◆ **Task directions**: Would you return, word for word, the lines of the data below from the line with "wird, bleibt angesichts" through the line with "beteiligen. Der australische", and no others?

[Opening Data provided section]

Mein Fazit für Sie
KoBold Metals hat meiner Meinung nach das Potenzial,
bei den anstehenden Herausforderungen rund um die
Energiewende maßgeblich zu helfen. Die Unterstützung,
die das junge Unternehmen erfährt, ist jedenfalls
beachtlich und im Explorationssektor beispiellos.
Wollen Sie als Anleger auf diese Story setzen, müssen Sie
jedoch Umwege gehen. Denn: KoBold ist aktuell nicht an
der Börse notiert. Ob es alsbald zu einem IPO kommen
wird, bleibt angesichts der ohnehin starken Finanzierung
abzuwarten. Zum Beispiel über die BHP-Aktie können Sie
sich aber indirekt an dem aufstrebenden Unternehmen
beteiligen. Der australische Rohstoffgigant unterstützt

[Closing Data provided section]
[Opening Data provided section]

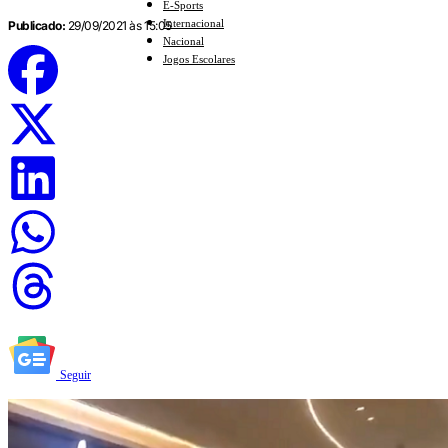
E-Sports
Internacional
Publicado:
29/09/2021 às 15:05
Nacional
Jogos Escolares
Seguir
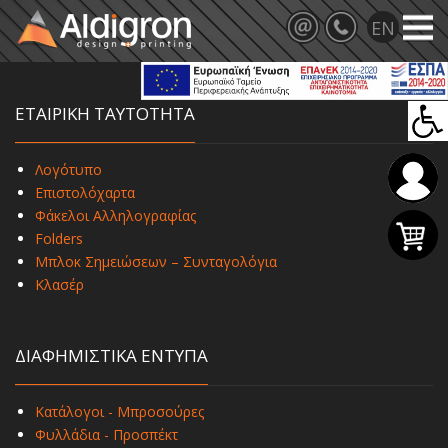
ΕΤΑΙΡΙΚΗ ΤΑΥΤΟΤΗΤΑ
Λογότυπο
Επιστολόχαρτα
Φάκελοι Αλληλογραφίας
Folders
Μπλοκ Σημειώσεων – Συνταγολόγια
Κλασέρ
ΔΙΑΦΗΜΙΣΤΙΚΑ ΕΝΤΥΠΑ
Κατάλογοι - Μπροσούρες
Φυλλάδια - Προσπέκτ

[Closing Data provided section]

◆ **Written response**:
wird, bleibt angesichts der ohnehin starken Finanzierung
abzuwarten. Zum Beispiel über die BHP-Aktie können Sie
sich aber indirekt an dem aufstrebenden Unternehmen
beteiligen. Der australische Rohstoffgigant unterstützt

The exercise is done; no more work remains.